• [ASSIGNMENT]: Leave every picture out and return the rest of the listing verbatim.

• [EXERCISE MATERIAL]:
-- Opening Marker --
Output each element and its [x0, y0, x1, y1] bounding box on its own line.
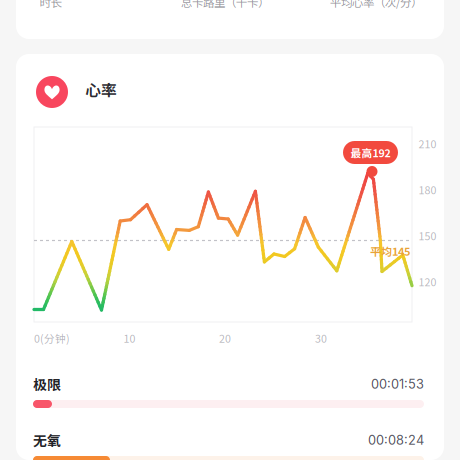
button[interactable]: 最高192: [343, 141, 398, 164]
staticText: 180: [418, 182, 436, 197]
staticText: 210: [418, 136, 436, 151]
button[interactable]: 极限: [33, 376, 424, 410]
staticText: 20: [219, 330, 231, 346]
staticText: 时长: [40, 0, 62, 10]
staticText: 平均145: [370, 243, 410, 259]
staticText: 150: [418, 228, 436, 243]
staticText: 10: [124, 330, 136, 346]
staticText: 总卡路里（千卡）: [181, 0, 269, 10]
staticText: 极限: [33, 374, 61, 394]
staticText: 00:01:53: [371, 376, 424, 392]
staticText: 120: [418, 274, 436, 289]
button[interactable]: 心率: [36, 76, 426, 108]
staticText: 0(分钟): [34, 330, 70, 346]
staticText: 00:08:24: [368, 432, 424, 448]
staticText: 30: [315, 330, 327, 346]
staticText: 心率: [85, 78, 117, 101]
staticText: 最高192: [350, 145, 390, 160]
button[interactable]: 无氧: [33, 432, 424, 460]
staticText: 无氧: [33, 430, 61, 450]
staticText: 平均心率（次/分）: [330, 0, 422, 10]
-- Closing Marker --
• [RESULT OF THE TASK]:
Output each element and its [x0, y0, x1, y1] bounding box on its own line.
button[interactable]: 最高192: [343, 141, 398, 164]
staticText: 180: [418, 182, 436, 197]
staticText: 210: [418, 136, 436, 151]
button[interactable]: 极限: [33, 376, 424, 410]
staticText: 20: [219, 330, 231, 346]
staticText: 时长: [40, 0, 62, 10]
staticText: 平均145: [370, 243, 410, 259]
staticText: 150: [418, 228, 436, 243]
staticText: 10: [124, 330, 136, 346]
staticText: 总卡路里（千卡）: [181, 0, 269, 10]
staticText: 极限: [33, 374, 61, 394]
staticText: 00:01:53: [371, 376, 424, 392]
staticText: 120: [418, 274, 436, 289]
button[interactable]: 心率: [36, 76, 426, 108]
staticText: 0(分钟): [34, 330, 70, 346]
staticText: 00:08:24: [368, 432, 424, 448]
staticText: 30: [315, 330, 327, 346]
staticText: 心率: [85, 78, 117, 101]
staticText: 最高192: [350, 145, 390, 160]
button[interactable]: 无氧: [33, 432, 424, 460]
staticText: 无氧: [33, 430, 61, 450]
staticText: 平均心率（次/分）: [330, 0, 422, 10]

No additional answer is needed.